The tax break works like many health savings accounts. Workers can set aside up to $230 a month to cover transit costs. The money isn’t taxed. It goes into a separate account to pay for mass transit costs.
Starting next year, the accounts will be limited to $120 a month. Congress temporarily raised that limit as part of a stimulus package it passed in 2009. Some Democrats are still fighting to renew the higher limit. But the Senate rejected it last weekend as part of broader legislation.
Supporters say the higher limit encourages commuters to choose mass transit over cars, reducing traffic and pollution. Drivers can already use up to $230 a month in pre-tax money for parking. Mass transit advocates say it’s only fair to give riders the same savings.

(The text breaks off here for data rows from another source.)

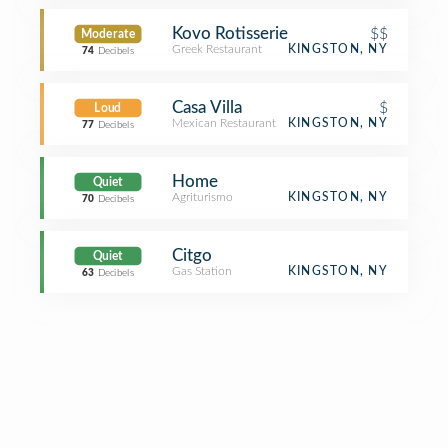
Kovo Rotisserie
$$
Moderate
Greek Restaurant
KINGSTON, NY
74
Decibels
Casa Villa
$
Loud
Mexican Restaurant
KINGSTON, NY
77
Decibels
Home
Quiet
Agriturismo
KINGSTON, NY
70
Decibels
Citgo
Quiet
Gas Station
KINGSTON, NY
63
Decibels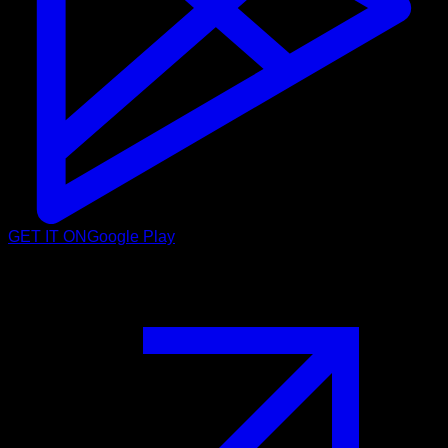
GET IT ON
Google Play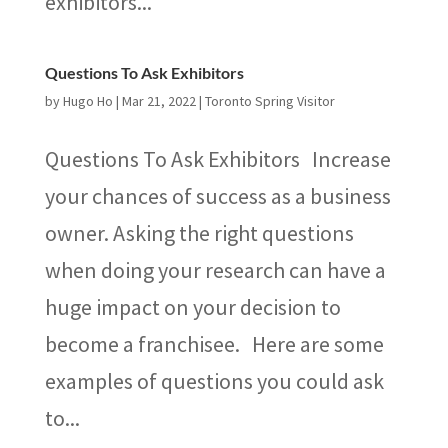
exhibitors...
Questions To Ask Exhibitors
by
Hugo Ho
|
Mar 21, 2022
|
Toronto Spring Visitor
Questions To Ask Exhibitors Increase
your chances of success as a business
owner. Asking the right questions
when doing your research can have a
huge impact on your decision to
become a franchisee. Here are some
examples of questions you could ask
to...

“If we’re going to be providing a tax break for parking, at a minimum we ought to have the same break for people who take public transit,” said Randy Rentschler, a spokesman for the Metropolitan Transportation Commission in Oakland, Calif.
By boosting mass-transit ridership, the tax break helps offset the environmental harm caused by millions who commute by car every day, Rentschler added.
About 850,000 workers use the mass transit tax break, according to TransitCenter, a nonprofit that helps employers offer the benefit. Commuting costs will rise 18 percent for workers who max out on their pretax accounts.
The expiration of the higher subsidy comes just as commuters are paying more to ride public transportation, figures from the American Public Transportation Association show. Bus fares in Los Angeles are up 40 percent since 2009. Dallas’ commuter rail system raised prices 67 percent last year and an additional 40 percent in October.
New York City transit riders will pay up to 17 percent more starting Dec. 30. It will be the third fare increase in three years.
Many metro riders in Washington, D.C., paid 18 percent more starting last summer. And fares for New Jersey Transit riders rose by up to 44 percent in May. In Seattle, bus riders paid one-third more starting in June — and face another hike in June 2011.
In some cases, the fare hikes result from states seeking to close their budget gaps in part by reducing their contributions to transit agencies. The agencies, in turn, are raising fares. About 73 percent of transit agencies increased per-ride fees in 2010 or planned to do so, according to a March survey by the public transportation association.
The head of the largest transit agency in Massachusetts predicted the smaller federal tax subsidy would reduce ridership, especially for people living furthest from Boston, who must buy the most expensive train tickets.
“I’m sure we’ll lose some ridership,” said Richard Davey, general manager of the Massachusetts Bay Transportation Authority. “Given our fiscal situation, I’m trying to do everything I can to build ridership.”
Quiana Cameron, a saleswoman at a San Francisco produce company, said the less generous tax break will force her to spend less on other expenses, such as travel or clothing.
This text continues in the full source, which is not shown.